Streamed content will also benefit, even though streaming itself is not highly sensitive to latency compared to, say, voice or interactive video. With lower latency, TCP-driven congestion will be reduced, and TCP optimization will be more effective. This will benefit not only streamed video (which accounts for a large share of wireless traffic), but all traffic, because overall network congestion will decrease. Subscribers will be pleased.

Yet the 5G 1 ms latency in the RAN is not enough to reliably support uRLLC applications or other latency-sensitive applications. Just as humans add latency upon receiving the signal, at the other end the signal accumulates latency as it travels the network, passing through the backhaul and fronthaul, wireless core, and transport to the internet, then all the way to where the content is stored and processing is done. Much of this latency is unavoidable. For instance, fiber adds a 1 ms round-trip latency every 100 km. When we look at the end-to-end latency in a wireless network, humans are no longer slow.

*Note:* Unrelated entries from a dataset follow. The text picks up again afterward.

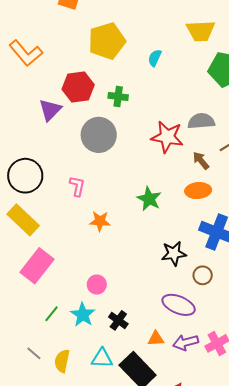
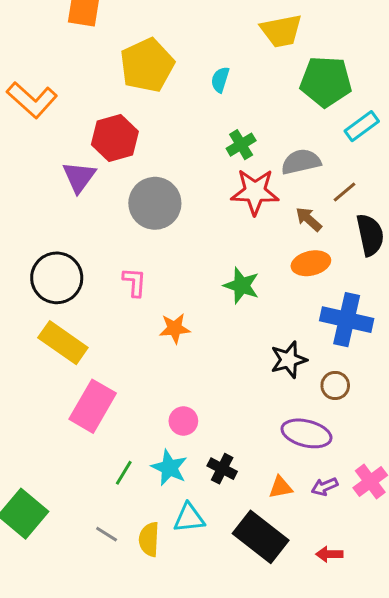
green cross: (118, 97) -> (241, 145), moved, turned -30
purple arrow: (186, 342) -> (325, 487), size x0.7
cyan triangle: (102, 358) -> (189, 518), moved

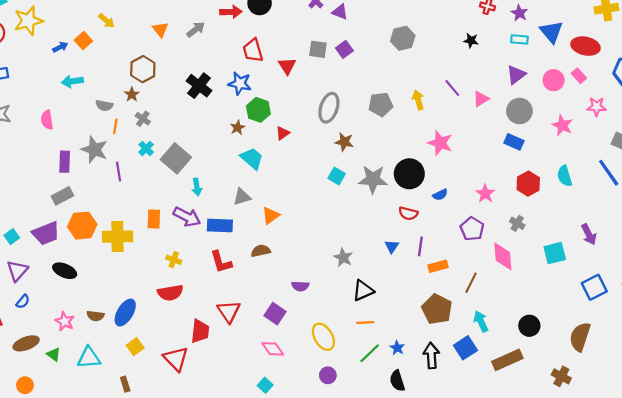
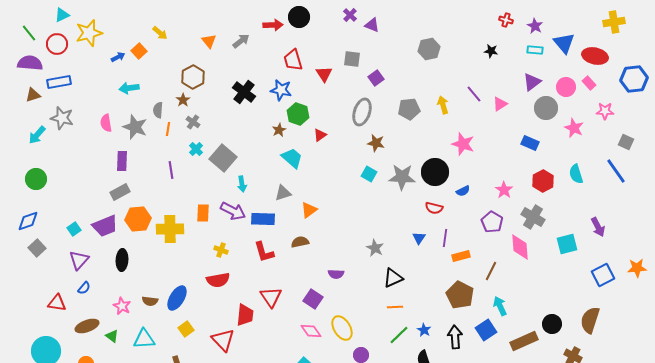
purple square: (344, 49) -> (376, 78), moved
gray semicircle: (104, 106) -> (158, 110), turned 84
gray circle: (519, 111) -> (546, 108), moved
gray star: (94, 150) -> (135, 127), moved
gray cross: (517, 223) -> (533, 217), size x1.6
black ellipse: (65, 271) -> (122, 260), turned 70
black circle: (529, 326) -> (552, 324), moved
yellow ellipse: (323, 337) -> (342, 328), moved

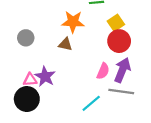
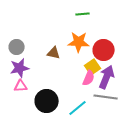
orange star: (73, 22) -> (79, 42), moved
yellow square: (116, 23) -> (93, 67), moved
purple star: (45, 76) -> (20, 68), moved, turned 30
black circle: (27, 99) -> (47, 101), moved

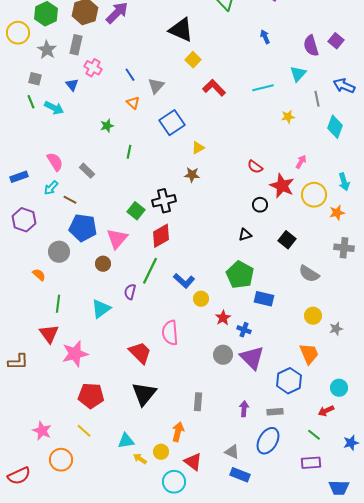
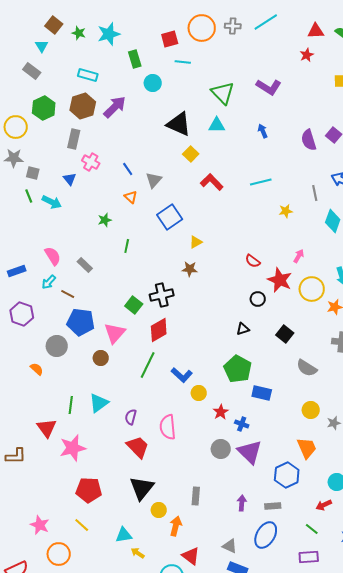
gray star: (47, 50) -> (14, 158), moved, turned -30
cyan triangle: (298, 74) -> (217, 125), moved, turned 48
purple semicircle: (130, 292) -> (131, 417), moved
green line: (58, 304) -> (71, 405), moved
yellow circle: (161, 452) -> (159, 510), moved

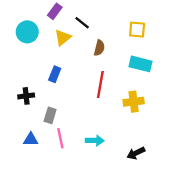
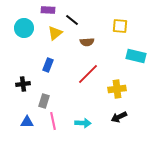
purple rectangle: (55, 11) -> (48, 10), turned 56
brown semicircle: (99, 48) -> (87, 42), turned 72
cyan rectangle: (140, 64) -> (136, 56), moved
red line: (100, 84) -> (88, 74), turned 35
black arrow: (136, 153) -> (119, 117), moved

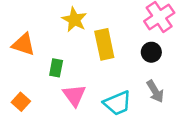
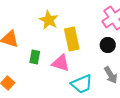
pink triangle: (74, 95) -> (61, 63), moved, turned -36

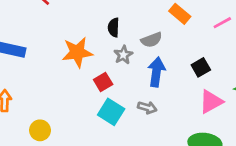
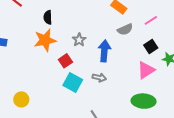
pink line: (222, 23) -> (151, 20), moved
black semicircle: (114, 27) -> (48, 17), moved
gray semicircle: (151, 40) -> (125, 29), moved
black square: (201, 67) -> (151, 46), moved

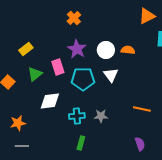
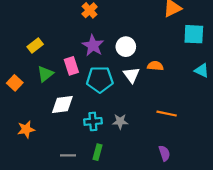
orange semicircle: (128, 50) -> (155, 66), moved
gray line: (22, 146) -> (68, 155), moved

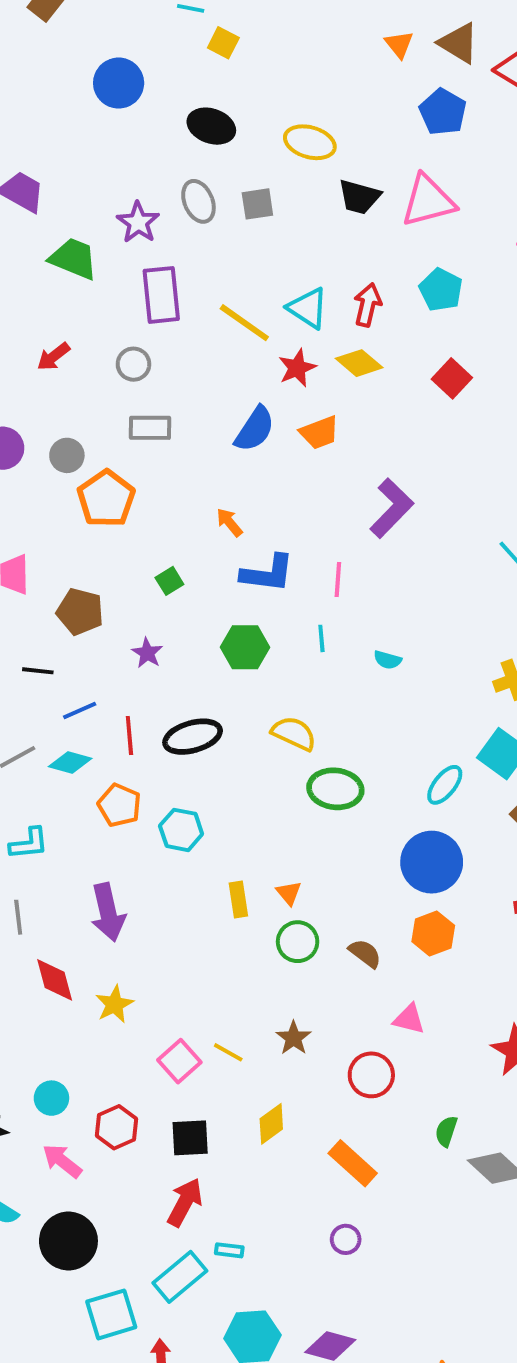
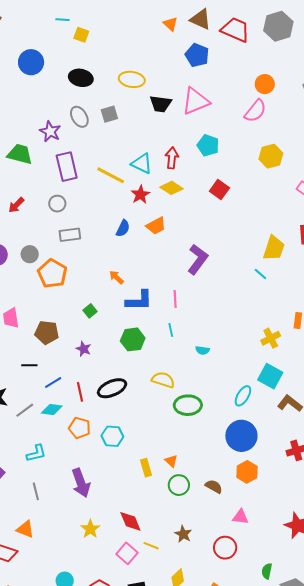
blue semicircle: (255, 429) -> (123, 228), size x0.7
cyan semicircle: (388, 660) -> (203, 350), moved
red diamond: (55, 980) -> (130, 521), moved

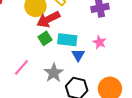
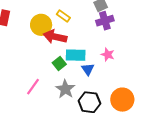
red arrow: (48, 19) -> (55, 37), turned 45
green square: (45, 38) -> (59, 63), moved

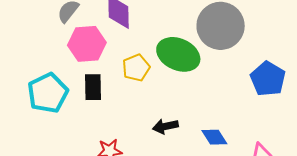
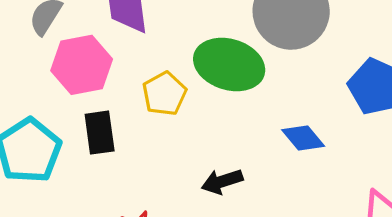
blue diamond: (214, 137) -> (303, 138), moved

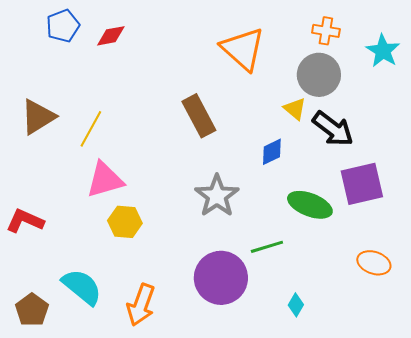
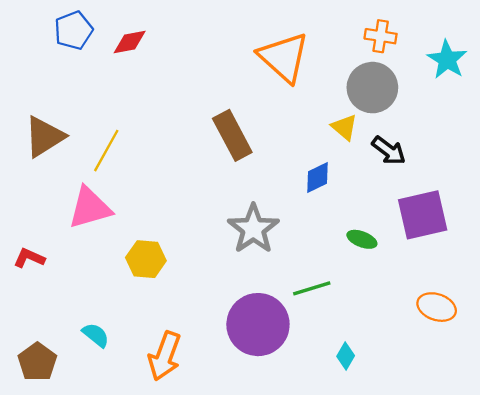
black arrow: (333, 129) -> (389, 151), size x0.7
pink triangle: (105, 180) -> (90, 208), moved
green ellipse: (310, 205) -> (362, 239), size x0.6
red L-shape: (25, 221) -> (29, 258), size x0.7
cyan semicircle: (82, 287) -> (96, 335), size x0.6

Often what we perceive as a slow network is not the result of capacity or latency limitations in the RAN, but the effect of latency from sources beyond the RAN. In most cases, these sources of latency cannot be eliminated or controlled, but they can ruin Quality of Experience (QOE).

But there is a way around this: move the content and the processing closer to the network’s edge, so the sources of latency are bypassed. This is what edge computing does. By bringing content and processing to the edge, it lowers what the subscriber perceives, while leaving the end-to-end latency untouched.

For instance, the transport latency will remain unchanged, but it will not affect a virtual reality application that is hosted at the RAN edge. Operators will find it easier to optimize the transmission of video content that is stored at the edge.

Does this mean we should move all content and processing to the edge? Most certainly not. Much of the content and processing does not benefit from being located at the edge, and indeed it is more effectively managed in a central location. What it does mean is that operators can select what to move to the edge and what to keep in a centralized location, depending on cost, demand and performance. In addition, the operator can reserve the low latency for the applications that need it.

In this perspective, it is the combination of low latency in the 5G RAN and edge computing that only when brought together can deliver the perceived 5G experience we are looking for. Not just a faster network, but a network that feels and looks faster.